Annals of Case Reports (ISSN: 2574-7754)

Article / research article

"Inspiratory Muscle Training in Patients with Steinert’s Disease: is there Beneficial Role?"

Bruno Cabrita*, Sara Dias, Ana Luísa Fernandes, Sílvia Correia, Jorge Ferreira, Paula Simão

Pulmonology Department, Pedro Hispano Hospital, Matosinhos, Portugal

*Corresponding author: Bruno Miguel Oliveira Cabrita, Pulmonology Department at Pedro Hispano Hospital, Dr. Eduardo Torres Street, Sra. Da Hora, Matosinhos, Portugal

Received Date: 09 November, 2020; Accepted Date: 24 November, 2020; Published Date: 27 November, 2020


Steinert’s disease is an autosomal dominant systemic neuromuscular disease. Patients have weakened respiratory muscles strength and function, leading to pneumonia and respiratory failure, the most important causes of morbidity and mortality. Inspiratory muscle training is a safe adjunctive therapy which may increase strength and endurance of respiratory muscles. Despite the reported benefits, inspiratory muscle training remains understudied in patients with neuromuscular disorders. We conducted a single-center prospective study, with a simplified three-month duration protocol of inspiratory muscle training. The cohort included patients with Steinert’s disease and decreased maximal inspiratory pressure. The training was individually tailored and progressive. The main outcome was maximal inspiratory pressure. Our secondary outcomes included maximal expiratory pressure, peak-cough flow and compliance to the training. After three months of training, we found significant improvements in pulmonary muscle function. Our protocol might have a potential role delaying the expected respiratory complications of the disease. Nevertheless, larger prospective studies are required to validate the long-term clinical benefits of our results.


Dystrophy; Inspiratory; Muscle; Rehabilitation; Steinert’s disease; Training


ATS/ERS: American Thoracic Society/ European Respiratory Society; IMT: Inspiratory muscle training; MEP: maximal expiratory pressure; MIP, maximal inspiratory pressure; NMD(s): Neuromuscular disease(s); PCF: peak cough flow; SD: Steinert’s disease; SAM: Sistema de Apoio ao Médico


Neuromuscular Diseases (NMDs) typically impair respiratory muscles function and strength, increasing the risk of lung atelectasis, hypoxemia and low quality of life [1,2]. Steinert’s disease (SD), or myotonic dystrophy type 1, is an autosomal dominant NMD [2,3-5]. It has a prevalence of 0.5- 18.1 per 100000 individuals, and is considered the most common muscular dystrophy [6]. SD occurs due to increased CTG triplet expansion in the DMPK gene, which encodes the DM-protein kinase.
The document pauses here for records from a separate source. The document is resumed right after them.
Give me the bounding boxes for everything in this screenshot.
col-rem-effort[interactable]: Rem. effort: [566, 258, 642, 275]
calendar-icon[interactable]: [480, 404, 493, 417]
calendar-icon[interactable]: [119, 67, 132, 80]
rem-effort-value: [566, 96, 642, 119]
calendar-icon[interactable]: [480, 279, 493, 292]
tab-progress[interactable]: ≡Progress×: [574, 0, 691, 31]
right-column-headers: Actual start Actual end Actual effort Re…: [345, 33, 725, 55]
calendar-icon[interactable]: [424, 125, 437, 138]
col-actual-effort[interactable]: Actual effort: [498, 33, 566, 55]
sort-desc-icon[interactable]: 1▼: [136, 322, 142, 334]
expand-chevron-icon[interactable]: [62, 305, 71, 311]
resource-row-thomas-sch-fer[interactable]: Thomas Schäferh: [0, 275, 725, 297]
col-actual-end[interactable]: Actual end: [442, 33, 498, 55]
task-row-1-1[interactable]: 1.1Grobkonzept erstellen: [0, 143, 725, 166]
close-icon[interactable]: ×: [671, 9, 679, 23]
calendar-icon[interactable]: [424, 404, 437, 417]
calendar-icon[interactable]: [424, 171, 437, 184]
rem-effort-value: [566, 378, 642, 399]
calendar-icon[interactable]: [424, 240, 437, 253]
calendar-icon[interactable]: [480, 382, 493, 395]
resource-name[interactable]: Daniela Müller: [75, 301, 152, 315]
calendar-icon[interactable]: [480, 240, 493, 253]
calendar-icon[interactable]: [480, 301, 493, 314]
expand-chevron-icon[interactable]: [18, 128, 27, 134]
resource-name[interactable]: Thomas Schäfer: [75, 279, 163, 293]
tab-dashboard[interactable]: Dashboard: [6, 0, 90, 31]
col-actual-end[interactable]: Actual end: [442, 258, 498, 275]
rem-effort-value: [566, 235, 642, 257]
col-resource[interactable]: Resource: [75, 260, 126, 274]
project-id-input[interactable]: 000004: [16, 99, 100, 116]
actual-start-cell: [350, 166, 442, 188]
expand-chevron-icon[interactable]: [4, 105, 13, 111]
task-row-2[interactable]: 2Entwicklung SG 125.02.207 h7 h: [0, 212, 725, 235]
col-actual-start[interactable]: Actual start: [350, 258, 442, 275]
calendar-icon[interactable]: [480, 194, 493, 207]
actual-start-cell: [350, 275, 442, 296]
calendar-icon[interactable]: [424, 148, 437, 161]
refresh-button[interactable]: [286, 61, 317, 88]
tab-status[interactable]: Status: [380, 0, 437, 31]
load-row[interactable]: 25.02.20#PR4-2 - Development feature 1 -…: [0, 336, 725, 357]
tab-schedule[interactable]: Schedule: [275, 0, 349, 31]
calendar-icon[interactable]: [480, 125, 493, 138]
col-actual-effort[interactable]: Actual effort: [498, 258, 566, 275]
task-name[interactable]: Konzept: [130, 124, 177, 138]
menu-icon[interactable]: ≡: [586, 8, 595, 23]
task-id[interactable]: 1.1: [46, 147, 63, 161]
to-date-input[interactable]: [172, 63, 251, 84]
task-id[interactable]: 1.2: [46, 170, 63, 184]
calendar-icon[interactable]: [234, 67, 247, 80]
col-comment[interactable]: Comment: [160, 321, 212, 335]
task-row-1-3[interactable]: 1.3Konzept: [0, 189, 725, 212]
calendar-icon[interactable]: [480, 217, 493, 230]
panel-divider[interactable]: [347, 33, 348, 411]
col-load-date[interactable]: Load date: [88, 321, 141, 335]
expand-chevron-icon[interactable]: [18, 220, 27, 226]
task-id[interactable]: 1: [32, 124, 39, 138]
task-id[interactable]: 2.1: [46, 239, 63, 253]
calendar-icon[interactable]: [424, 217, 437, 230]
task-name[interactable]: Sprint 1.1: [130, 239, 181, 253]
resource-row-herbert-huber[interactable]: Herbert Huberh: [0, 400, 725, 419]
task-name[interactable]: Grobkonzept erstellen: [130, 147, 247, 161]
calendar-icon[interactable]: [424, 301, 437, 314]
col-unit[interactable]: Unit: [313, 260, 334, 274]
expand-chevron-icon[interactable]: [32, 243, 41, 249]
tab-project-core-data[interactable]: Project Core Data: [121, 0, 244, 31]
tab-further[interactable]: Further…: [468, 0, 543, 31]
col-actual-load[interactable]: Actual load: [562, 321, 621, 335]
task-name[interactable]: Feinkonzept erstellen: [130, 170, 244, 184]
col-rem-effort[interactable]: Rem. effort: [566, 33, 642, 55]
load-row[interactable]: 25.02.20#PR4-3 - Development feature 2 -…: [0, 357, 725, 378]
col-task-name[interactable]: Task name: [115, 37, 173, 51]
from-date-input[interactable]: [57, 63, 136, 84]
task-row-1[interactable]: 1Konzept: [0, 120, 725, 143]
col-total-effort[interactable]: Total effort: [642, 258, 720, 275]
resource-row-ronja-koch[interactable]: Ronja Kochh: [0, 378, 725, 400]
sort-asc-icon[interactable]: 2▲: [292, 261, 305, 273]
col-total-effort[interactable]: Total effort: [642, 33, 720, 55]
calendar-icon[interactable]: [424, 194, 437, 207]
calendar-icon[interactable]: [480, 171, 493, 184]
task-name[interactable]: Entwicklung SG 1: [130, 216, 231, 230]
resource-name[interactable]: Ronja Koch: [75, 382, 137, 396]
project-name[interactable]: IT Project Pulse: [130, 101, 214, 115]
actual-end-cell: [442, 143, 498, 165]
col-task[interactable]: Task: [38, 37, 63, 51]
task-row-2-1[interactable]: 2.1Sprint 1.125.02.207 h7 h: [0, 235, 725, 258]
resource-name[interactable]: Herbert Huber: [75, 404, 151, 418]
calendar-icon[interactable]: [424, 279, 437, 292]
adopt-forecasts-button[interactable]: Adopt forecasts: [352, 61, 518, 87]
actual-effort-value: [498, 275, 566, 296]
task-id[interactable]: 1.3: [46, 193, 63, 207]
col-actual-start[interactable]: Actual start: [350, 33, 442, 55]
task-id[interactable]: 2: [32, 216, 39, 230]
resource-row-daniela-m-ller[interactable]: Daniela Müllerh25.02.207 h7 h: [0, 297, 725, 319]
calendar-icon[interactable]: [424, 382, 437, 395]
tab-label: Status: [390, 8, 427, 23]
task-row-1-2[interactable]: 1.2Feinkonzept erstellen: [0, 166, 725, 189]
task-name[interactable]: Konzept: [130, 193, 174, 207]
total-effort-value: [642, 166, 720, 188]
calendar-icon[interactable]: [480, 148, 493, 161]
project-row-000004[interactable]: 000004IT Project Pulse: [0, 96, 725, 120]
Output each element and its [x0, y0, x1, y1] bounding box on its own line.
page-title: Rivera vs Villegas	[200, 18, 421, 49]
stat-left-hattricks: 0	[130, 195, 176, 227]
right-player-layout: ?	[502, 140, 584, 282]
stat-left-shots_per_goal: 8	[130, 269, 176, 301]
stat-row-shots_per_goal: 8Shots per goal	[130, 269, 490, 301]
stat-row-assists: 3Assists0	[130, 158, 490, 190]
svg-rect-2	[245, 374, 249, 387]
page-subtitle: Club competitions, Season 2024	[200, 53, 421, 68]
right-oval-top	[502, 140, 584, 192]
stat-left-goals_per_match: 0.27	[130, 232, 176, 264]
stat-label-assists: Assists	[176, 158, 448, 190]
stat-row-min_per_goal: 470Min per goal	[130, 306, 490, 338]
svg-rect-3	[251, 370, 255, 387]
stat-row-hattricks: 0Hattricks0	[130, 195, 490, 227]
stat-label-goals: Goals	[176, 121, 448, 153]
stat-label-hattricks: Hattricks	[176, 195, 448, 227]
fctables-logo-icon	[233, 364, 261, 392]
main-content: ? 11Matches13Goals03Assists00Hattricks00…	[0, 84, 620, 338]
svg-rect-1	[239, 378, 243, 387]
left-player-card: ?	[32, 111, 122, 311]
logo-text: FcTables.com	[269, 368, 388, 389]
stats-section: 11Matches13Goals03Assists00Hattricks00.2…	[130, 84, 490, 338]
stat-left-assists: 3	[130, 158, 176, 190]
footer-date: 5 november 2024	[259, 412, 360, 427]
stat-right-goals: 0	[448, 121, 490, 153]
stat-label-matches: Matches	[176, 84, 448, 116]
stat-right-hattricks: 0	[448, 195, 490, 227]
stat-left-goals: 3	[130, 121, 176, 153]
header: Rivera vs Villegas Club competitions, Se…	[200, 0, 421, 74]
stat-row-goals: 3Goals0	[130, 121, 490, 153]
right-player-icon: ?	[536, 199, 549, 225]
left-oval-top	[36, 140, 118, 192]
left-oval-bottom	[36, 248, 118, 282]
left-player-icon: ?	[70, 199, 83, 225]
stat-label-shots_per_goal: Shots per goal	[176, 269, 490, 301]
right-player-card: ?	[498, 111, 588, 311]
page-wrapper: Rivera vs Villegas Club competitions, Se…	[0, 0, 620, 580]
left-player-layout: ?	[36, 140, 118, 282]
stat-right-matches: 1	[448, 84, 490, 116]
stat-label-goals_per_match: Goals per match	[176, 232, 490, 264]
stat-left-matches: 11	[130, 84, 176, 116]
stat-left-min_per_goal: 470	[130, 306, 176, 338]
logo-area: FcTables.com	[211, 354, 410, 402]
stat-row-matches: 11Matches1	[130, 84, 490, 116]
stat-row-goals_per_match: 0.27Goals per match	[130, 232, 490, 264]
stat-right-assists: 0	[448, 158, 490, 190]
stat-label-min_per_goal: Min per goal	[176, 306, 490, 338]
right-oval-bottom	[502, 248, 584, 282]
Generally, the number of repetitions and age of onset correlates with the severity of the disease [7,8]. It can manifest at any age, however it is commonly diagnosed at adulthood, between the second and fourth decades of life [6,8,9]. Patients typically have myotonia as the initial symptom, involving specific muscles of the forearm, hand, tongue and jaw, which can improve with muscle activity (“Warm-Up Phenomenon”) [9]. They may also develop cardiac arrythmias, cataracts, sleep disturbances, impaired diaphragm and respiratory function, leading to increased morbidity and mortality [2-4,7,9]. The pattern of clinical manifestations may vary significantly [9]. The main causes of death are pneumonia and respiratory failure [2,3,5]. The disease course is usually slowly progressive, nevertheless, rapid deterioration may occur [7]. Currently, there are no approved disease-modifying treatments available [6,9]. Therefore, the best management implies a multidisciplinary approach that helps preserving the quality of life and prevent further complications of the disease [7,9].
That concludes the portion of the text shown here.